Reviewed-by: Glenn Miles <mil...@linux.ibm.com>
On Mon, 2025-05-12 at 13:10 +1000, Nicholas Piggin wrote:
> From: Glenn Miles <mil...@linux.ibm.com>
>
> The current xive algorithm for finding a matching group vCPU
> target always uses the first vCPU found. And, since it always
> starts the search with thread 0 of a core, thread 0 is almost
> always used to handle group interrupts. This can lead to additional
> interrupt latency and poor performance for interrupt intensive
> work loads.
>
> Changing this to use a simple round-robin algorithm for deciding which
> thread number to use when starting a search, which leads to a more
> distributed use of threads for handling group interrupts.
>
> [npiggin: Also round-robin among threads, not just cores]

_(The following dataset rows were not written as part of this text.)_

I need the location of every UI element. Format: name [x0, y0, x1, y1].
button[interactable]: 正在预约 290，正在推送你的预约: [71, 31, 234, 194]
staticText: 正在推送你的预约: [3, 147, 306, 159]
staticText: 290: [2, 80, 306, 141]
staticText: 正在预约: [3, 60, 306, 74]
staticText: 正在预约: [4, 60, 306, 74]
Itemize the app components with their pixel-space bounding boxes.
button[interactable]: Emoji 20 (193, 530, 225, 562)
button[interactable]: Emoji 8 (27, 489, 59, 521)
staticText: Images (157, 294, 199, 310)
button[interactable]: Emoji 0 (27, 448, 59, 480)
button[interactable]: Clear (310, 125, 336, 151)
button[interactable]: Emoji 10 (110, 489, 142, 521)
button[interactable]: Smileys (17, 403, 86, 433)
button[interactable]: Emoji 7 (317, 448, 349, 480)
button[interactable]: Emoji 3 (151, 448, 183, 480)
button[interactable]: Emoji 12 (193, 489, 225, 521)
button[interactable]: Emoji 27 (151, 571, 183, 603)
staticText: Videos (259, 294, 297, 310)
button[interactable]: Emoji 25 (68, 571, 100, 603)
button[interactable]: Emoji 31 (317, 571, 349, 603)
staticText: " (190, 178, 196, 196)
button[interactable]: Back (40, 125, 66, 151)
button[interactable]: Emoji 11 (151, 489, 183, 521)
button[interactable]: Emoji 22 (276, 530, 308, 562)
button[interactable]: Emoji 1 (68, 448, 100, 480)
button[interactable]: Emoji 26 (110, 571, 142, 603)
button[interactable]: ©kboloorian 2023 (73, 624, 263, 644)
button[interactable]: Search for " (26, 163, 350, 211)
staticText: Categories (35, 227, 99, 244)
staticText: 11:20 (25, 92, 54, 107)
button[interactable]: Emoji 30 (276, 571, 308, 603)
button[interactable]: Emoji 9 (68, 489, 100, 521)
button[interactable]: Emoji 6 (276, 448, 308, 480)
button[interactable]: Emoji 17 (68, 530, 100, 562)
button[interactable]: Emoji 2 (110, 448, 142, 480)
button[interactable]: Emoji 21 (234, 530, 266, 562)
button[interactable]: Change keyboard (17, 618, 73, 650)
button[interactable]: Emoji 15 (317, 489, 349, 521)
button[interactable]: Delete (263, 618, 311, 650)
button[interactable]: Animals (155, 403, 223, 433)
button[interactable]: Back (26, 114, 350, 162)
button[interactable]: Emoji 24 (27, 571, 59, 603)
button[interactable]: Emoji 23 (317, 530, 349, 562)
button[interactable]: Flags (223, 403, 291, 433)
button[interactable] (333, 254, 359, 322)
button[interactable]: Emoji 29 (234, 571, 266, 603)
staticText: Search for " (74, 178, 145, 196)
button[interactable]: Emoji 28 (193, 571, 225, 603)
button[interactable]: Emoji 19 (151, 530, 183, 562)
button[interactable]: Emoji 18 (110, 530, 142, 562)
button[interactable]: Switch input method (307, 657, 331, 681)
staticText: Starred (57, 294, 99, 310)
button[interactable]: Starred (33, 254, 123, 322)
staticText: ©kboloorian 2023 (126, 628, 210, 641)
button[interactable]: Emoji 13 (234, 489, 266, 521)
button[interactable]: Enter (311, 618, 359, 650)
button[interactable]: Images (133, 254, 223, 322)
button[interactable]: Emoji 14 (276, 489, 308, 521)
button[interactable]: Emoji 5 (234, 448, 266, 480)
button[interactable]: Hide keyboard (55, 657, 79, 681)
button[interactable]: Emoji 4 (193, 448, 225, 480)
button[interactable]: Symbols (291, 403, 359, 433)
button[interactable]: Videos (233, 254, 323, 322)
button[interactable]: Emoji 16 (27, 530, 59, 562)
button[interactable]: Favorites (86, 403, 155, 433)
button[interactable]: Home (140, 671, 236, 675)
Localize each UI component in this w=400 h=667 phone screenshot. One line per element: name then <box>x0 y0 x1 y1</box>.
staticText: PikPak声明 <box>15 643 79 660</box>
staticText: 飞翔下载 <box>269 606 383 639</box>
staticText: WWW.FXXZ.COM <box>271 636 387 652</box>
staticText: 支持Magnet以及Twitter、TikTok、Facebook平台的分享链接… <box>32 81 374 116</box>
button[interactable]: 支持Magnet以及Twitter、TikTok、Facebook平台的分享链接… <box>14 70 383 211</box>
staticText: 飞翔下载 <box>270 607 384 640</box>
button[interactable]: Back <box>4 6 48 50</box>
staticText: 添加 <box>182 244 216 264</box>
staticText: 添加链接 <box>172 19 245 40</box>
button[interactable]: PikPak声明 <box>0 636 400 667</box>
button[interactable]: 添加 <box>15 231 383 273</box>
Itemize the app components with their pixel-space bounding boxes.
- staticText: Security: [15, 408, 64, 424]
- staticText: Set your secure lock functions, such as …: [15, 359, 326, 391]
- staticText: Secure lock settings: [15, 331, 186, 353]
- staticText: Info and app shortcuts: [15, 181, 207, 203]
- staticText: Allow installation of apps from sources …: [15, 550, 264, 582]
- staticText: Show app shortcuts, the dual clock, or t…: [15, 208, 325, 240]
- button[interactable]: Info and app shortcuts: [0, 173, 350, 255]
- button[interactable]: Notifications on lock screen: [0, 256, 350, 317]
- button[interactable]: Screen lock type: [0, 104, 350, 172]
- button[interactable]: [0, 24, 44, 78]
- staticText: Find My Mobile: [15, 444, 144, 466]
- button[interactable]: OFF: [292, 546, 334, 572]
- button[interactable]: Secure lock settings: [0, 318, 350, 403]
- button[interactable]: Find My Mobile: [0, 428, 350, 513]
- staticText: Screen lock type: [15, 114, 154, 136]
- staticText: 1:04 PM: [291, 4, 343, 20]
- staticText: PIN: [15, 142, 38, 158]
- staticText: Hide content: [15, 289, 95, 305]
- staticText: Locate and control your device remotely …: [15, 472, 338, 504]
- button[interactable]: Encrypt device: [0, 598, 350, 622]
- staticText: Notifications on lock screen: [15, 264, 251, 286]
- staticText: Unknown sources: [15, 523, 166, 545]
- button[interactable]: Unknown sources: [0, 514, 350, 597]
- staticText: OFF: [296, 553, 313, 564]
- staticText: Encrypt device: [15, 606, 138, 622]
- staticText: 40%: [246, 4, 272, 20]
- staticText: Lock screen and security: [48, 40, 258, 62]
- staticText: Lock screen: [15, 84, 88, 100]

> Signed-off-by: Glenn Miles <mil...@linux.ibm.com>
> ---
> hw/intc/pnv_xive2.c | 18 ++++++++++++++++--
> 1 file changed, 16 insertions(+), 2 deletions(-)
>
> diff --git a/hw/intc/pnv_xive2.c b/hw/intc/pnv_xive2.c
> index 72cdf0f20c..d7ca97ecbb 100644
> --- a/hw/intc/pnv_xive2.c
> +++ b/hw/intc/pnv_xive2.c
> @@ -643,13 +643,18 @@ static int pnv_xive2_match_nvt(XivePresenter *xptr,
> uint8_t format,
> int i, j;
> bool gen1_tima_os =
> xive->cq_regs[CQ_XIVE_CFG >> 3] & CQ_XIVE_CFG_GEN1_TIMA_OS;
> + static int next_start_core;
> + static int next_start_thread;
> + int start_core = next_start_core;
> + int start_thread = next_start_thread;
>
> for (i = 0; i < chip->nr_cores; i++) {
> - PnvCore *pc = chip->cores[i];
> + PnvCore *pc = chip->cores[(i + start_core) % chip->nr_cores];
> CPUCore *cc = CPU_CORE(pc);
>
> for (j = 0; j < cc->nr_threads; j++) {
> - PowerPCCPU *cpu = pc->threads[j];
> + /* Start search for match with different thread each call */
> + PowerPCCPU *cpu = pc->threads[(j + start_thread) %
> cc->nr_threads];
> XiveTCTX *tctx;
> int ring;
>
> @@ -694,6 +699,15 @@ static int pnv_xive2_match_nvt(XivePresenter *xptr,
> uint8_t format,
> if (!match->tctx) {
> match->ring = ring;
> match->tctx = tctx;
> +
> + next_start_thread = j + start_thread + 1;
> + if (next_start_thread >= cc->nr_threads) {
> + next_start_thread = 0;
> + next_start_core = i + start_core + 1;
> + if (next_start_core >= chip->nr_cores) {
> + next_start_core = 0;
> + }
> + }
> }
> count++;
> }